Samurai
- Date:
- 17th century
- Medium:
- Hanging scroll; ink and color on paper
- Source:
- Art Institute of Chicago
Description
This seventeenth-century hanging scroll in the Art Institute of Chicago, painted in ink and color on paper, depicts a samurai in a single-figure composition that exemplifies Iwasa Matabei's mature painting style. The work belongs to the period when Matabei was producing portrait-like figure studies of contemporary warrior-class subjects alongside his more elaborate narrative handscrolls, and the single-figure format gave him room to concentrate the viewer's attention on the kind of psychological characterization for which he was celebrated.
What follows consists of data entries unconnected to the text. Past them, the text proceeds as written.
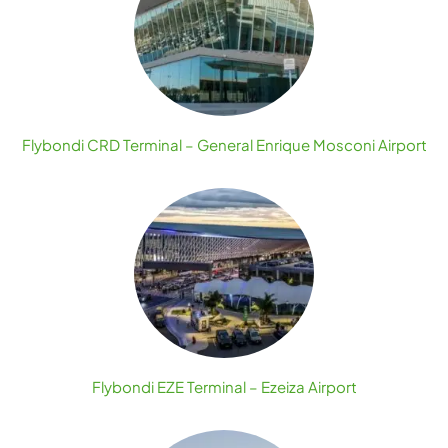
Flybondi CRD Terminal – General Enrique Mosconi Airport
Flybondi EZE Terminal – Ezeiza Airport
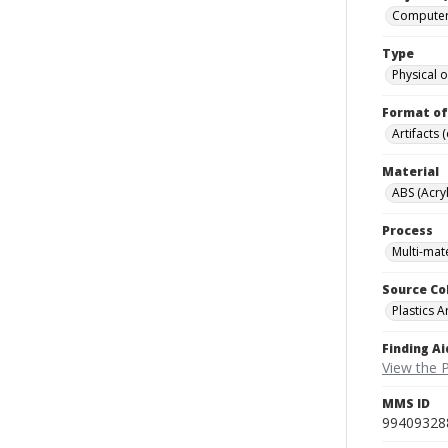
Computers
Type
Physical o
Format of
Artifacts 
Material
ABS (Acryl
Process
Multi-mate
Source Co
Plastics A
Finding Ai
View the P
MMS ID
99409328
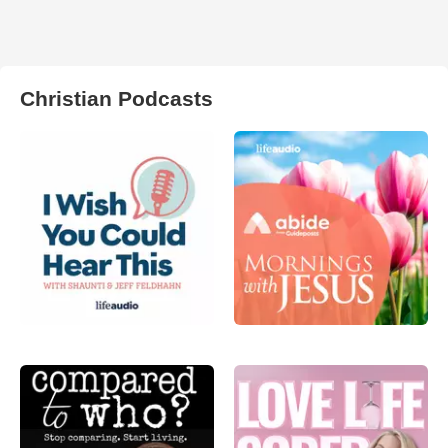
Christian Podcasts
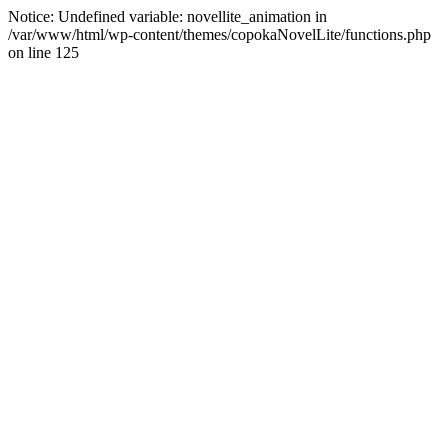
Notice: Undefined variable: novellite_animation in
/var/www/html/wp-content/themes/copokaNovelLite/functions.php
on line 125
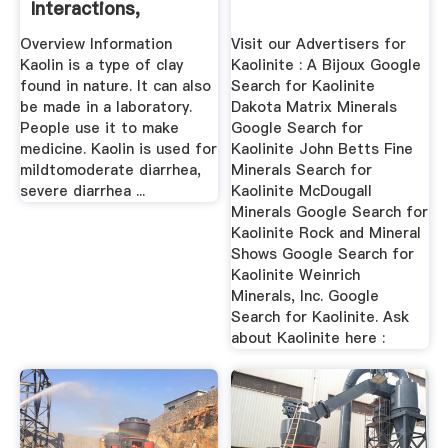
Interactions,
Dosage, And
Overview Information
Visit our Advertisers for
Warning
Kaolin is a type of clay
Kaolinite : A Bijoux Google
found in nature. It can also
Search for Kaolinite
be made in a laboratory.
Dakota Matrix Minerals
People use it to make
Google Search for
medicine. Kaolin is used for
Kaolinite John Betts Fine
mildtomoderate diarrhea,
Minerals Search for
severe diarrhea ...
Kaolinite McDougall
Minerals Google Search for
Kaolinite Rock and Mineral
Shows Google Search for
Kaolinite Weinrich
Minerals, Inc. Google
Search for Kaolinite. Ask
about Kaolinite here :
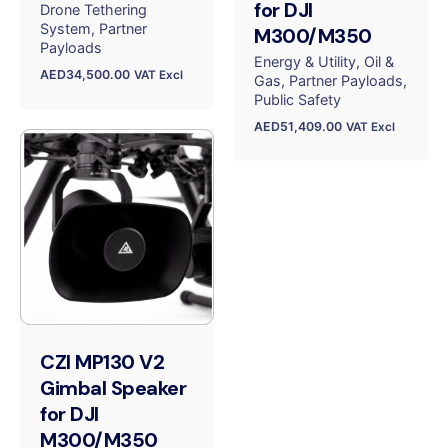
for DJI
Drone Tethering
System
Partner
M300/M350
Payloads
Energy & Utility
Oil &
AED
34,500.00
VAT Excl
Gas
Partner Payloads
Public Safety
AED
51,409.00
VAT Excl
CZI MP130 V2
Gimbal Speaker
for DJI
M300/M350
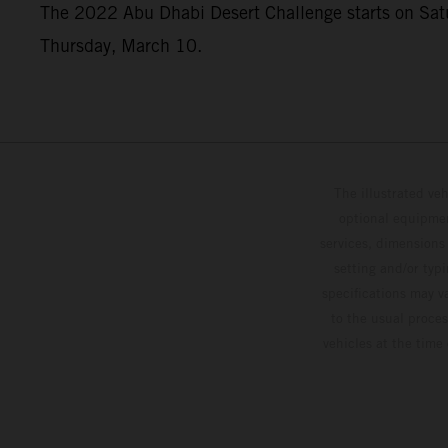
The 2022 Abu Dhabi Desert Challenge starts on Saturd
Thursday, March 10.
The illustrated ve
optional equipmen
services, dimensions 
setting and/or typ
specifications may v
to the usual proces
vehicles at the time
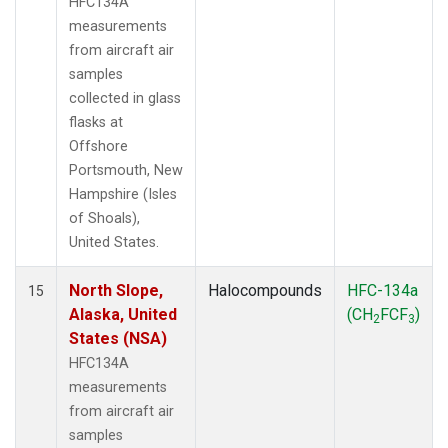
HFC134A
measurements
from aircraft air
samples
collected in glass
flasks at
Offshore
Portsmouth, New
Hampshire (Isles
of Shoals),
United States.
North Slope,
Halocompounds
HFC-134a
15
Alaska, United
(CH
FCF
)
2
3
States (NSA)
HFC134A
measurements
from aircraft air
samples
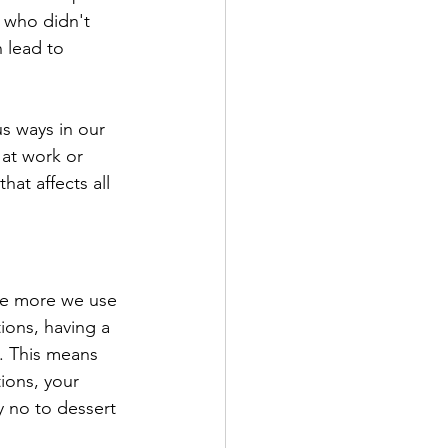
 who didn't 
 lead to 
us ways in our 
 at work or 
at affects all 
the more we use 
ions, having a 
. This means 
ions, your 
ay no to dessert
His signature figural treatment is visible throughout, the broad cheekbones, the narrow chin, the slightly downcast eyes that defined the so-called toyokao or rich-face type that later scholars identified as the visible signature of his hand. The samurai's costume, with its layered robes and conspicuous swords, is rendered with the careful attention to textile pattern and dress detail that Matabei inherited from the Tosa school and adapted to his own ends. The composition demonstrates the kind of dignified yet earthy presence that distinguished Matabei's figural work from both the more idealized courtly portraits of the Tosa lineage and the more austere ink studies of the Kano school, and that would resonate through the later [ukiyo-e](/glossary/ukiyo-e) tradition as one of its prehistoric foundations.